Aunque hay momentos en que la parte ficticia no se siente que funciona del todo, que no es muy creíble (tal vez debido a que no tenemos actores reales actuando frente a nosotros), y que hubo instantes en que sentí que Yuichi tenía que esforzarse un poco más por interpretar mejor su papel de papá frente a Mahiro, el caso es que, en manos de un maestro como Herzog, la película acaba involucrándote emocionalmente. Al final, Family puede considerarse como una historia, no nada más sobre un mundo en que los seres humanos cada vez viven más una realidad virtual en lugar de una más auténtica, sino sobre un negocio dedicado a llenar vacíos emocionales de sus clientes, sin considerar mucho las consecuencias, y como vemos al final, los riesgos que eso conlleva. Disponible en mubi, y otras plataformas digitales.
⭐️⭐️⭐️1/2

EDDIE REYNOLDS Y LOS ÁNGELES DE ACERO


Unos ángeles de acero algo oxidados
Unos ángeles de acero algo oxidados.

Una idea que no te crees ni a golpes. Bono, de U2, quiere comprar los derechos de una canción compuesta por una vieja banda de rock mexicana, ahora disuelta (¡ajá, sí!). Con un contrato en millones de dólares de por medio (de nuevo, perdón ¡ajá, sí!), la ilusión del viejo vocalista de la banda (Damián Alcazar), según el guión, en sus "cincuenta y tantos" (de nuevo ¡ajá, sí!), y sus no menos viejos colegas, se ve evaporada cuando descubren, de pronto (otra cosa difícil de creer ¡Ajá, sí!) que la canción tiene un segundo autor, el guitarrista de la banda, desaparecido y sin rastro de él. El problema, claro, será que el contrato no podrá concretarse si Santos (Arturo Ríos), el guitarrista en cuestión, no está presente para firmar.

Nunca está claro cómo se llevará a cabo esta negociación, es decir, si Bono y su manager vendrán a México, o si la banda tenga que ir a Europa.
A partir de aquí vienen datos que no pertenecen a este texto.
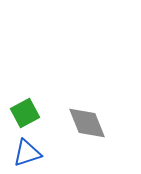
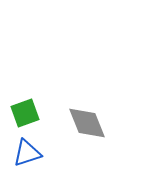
green square: rotated 8 degrees clockwise
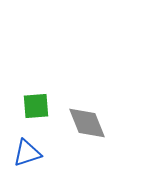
green square: moved 11 px right, 7 px up; rotated 16 degrees clockwise
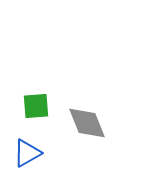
blue triangle: rotated 12 degrees counterclockwise
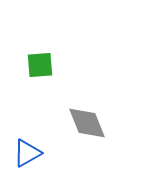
green square: moved 4 px right, 41 px up
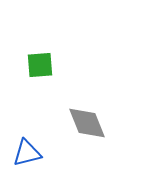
blue triangle: rotated 16 degrees clockwise
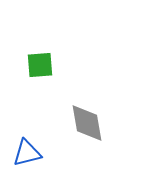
gray diamond: rotated 12 degrees clockwise
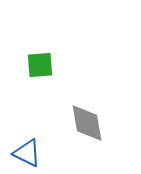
blue triangle: rotated 40 degrees clockwise
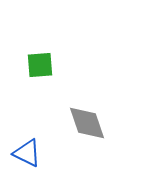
gray diamond: rotated 9 degrees counterclockwise
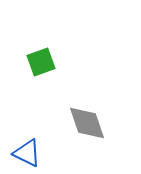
green square: moved 1 px right, 3 px up; rotated 16 degrees counterclockwise
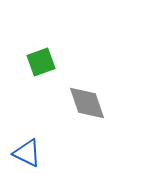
gray diamond: moved 20 px up
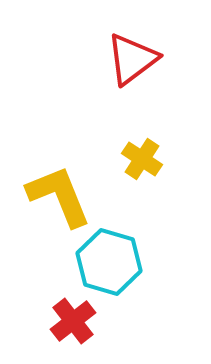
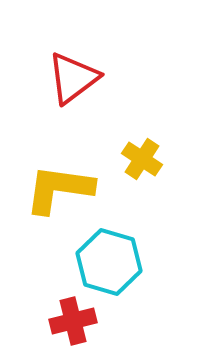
red triangle: moved 59 px left, 19 px down
yellow L-shape: moved 7 px up; rotated 60 degrees counterclockwise
red cross: rotated 24 degrees clockwise
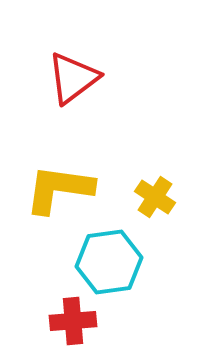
yellow cross: moved 13 px right, 38 px down
cyan hexagon: rotated 24 degrees counterclockwise
red cross: rotated 9 degrees clockwise
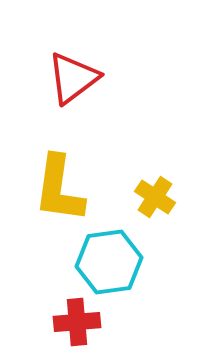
yellow L-shape: rotated 90 degrees counterclockwise
red cross: moved 4 px right, 1 px down
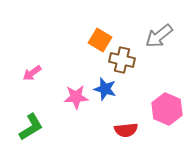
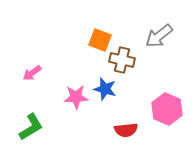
orange square: rotated 10 degrees counterclockwise
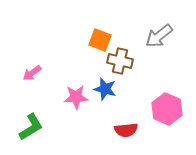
brown cross: moved 2 px left, 1 px down
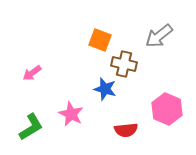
brown cross: moved 4 px right, 3 px down
pink star: moved 5 px left, 17 px down; rotated 30 degrees clockwise
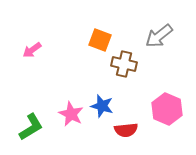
pink arrow: moved 23 px up
blue star: moved 3 px left, 17 px down
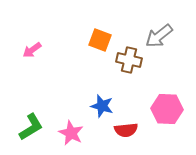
brown cross: moved 5 px right, 4 px up
pink hexagon: rotated 20 degrees counterclockwise
pink star: moved 19 px down
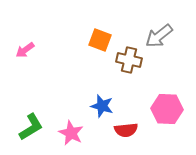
pink arrow: moved 7 px left
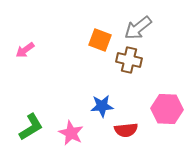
gray arrow: moved 21 px left, 8 px up
blue star: rotated 20 degrees counterclockwise
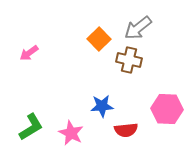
orange square: moved 1 px left, 1 px up; rotated 25 degrees clockwise
pink arrow: moved 4 px right, 3 px down
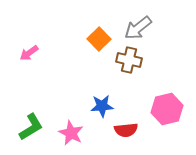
pink hexagon: rotated 16 degrees counterclockwise
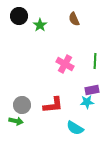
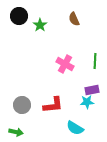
green arrow: moved 11 px down
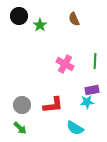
green arrow: moved 4 px right, 4 px up; rotated 32 degrees clockwise
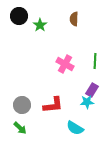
brown semicircle: rotated 24 degrees clockwise
purple rectangle: rotated 48 degrees counterclockwise
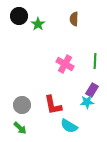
green star: moved 2 px left, 1 px up
red L-shape: rotated 85 degrees clockwise
cyan semicircle: moved 6 px left, 2 px up
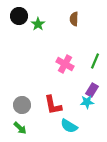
green line: rotated 21 degrees clockwise
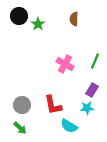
cyan star: moved 6 px down
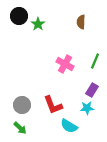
brown semicircle: moved 7 px right, 3 px down
red L-shape: rotated 10 degrees counterclockwise
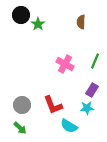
black circle: moved 2 px right, 1 px up
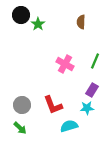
cyan semicircle: rotated 132 degrees clockwise
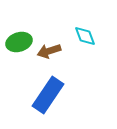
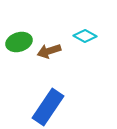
cyan diamond: rotated 40 degrees counterclockwise
blue rectangle: moved 12 px down
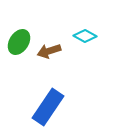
green ellipse: rotated 40 degrees counterclockwise
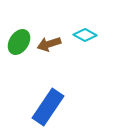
cyan diamond: moved 1 px up
brown arrow: moved 7 px up
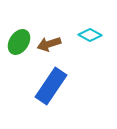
cyan diamond: moved 5 px right
blue rectangle: moved 3 px right, 21 px up
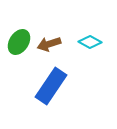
cyan diamond: moved 7 px down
El caso es que (y para no arruinar la historia para quienes no hayan visto el filme), algo ocurre que provocará que el asunto se posponga por largos... ¡dos años! (otra cosa que no me creí para nada, este lapso de tiempo). 
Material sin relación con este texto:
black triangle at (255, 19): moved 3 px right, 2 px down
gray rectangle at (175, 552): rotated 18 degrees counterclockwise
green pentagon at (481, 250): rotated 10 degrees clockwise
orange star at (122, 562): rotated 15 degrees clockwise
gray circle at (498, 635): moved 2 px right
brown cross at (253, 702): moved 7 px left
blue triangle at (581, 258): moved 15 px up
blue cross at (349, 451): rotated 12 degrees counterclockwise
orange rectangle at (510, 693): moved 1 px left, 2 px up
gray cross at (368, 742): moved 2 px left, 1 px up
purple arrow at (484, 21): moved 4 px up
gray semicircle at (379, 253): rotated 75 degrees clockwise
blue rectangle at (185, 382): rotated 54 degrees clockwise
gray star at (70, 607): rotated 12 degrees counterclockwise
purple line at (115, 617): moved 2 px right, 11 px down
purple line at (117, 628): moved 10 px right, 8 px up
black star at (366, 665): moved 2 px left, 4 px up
Me hubiera gustado ver que se explotara más esta idea del contrato entre U2 y la banda mexicana (por más inverosímil que pueda ser), y que la historia no se fuera por el camino fácil y ya muy visto antes: viejos músicos de rock teniendo una excusa para reunirse y tocar de nuevo, con los clichés de siempre, es decir, el músico alcohólico, luchando con sus adicciones y tratando de reconectar con su familia, o el vocalista con un secreto del pasado, el cual provocó que la banda se separara (secreto que podemos más o menos adivinar a mitad del filme). Algo gracioso, pero ¿no habíamos visto a Arturo Ríos interpretar un personaje similar en "Entre Pancho Villa y una Mujer Desnuda"? Creo que sí, sólo que aquí es versión guitarrista borracho, y no alucina viendo a Villa, sino a Carlos Santana. Al final, buenas actuaciones, pero nada nuevo bajo el Sol.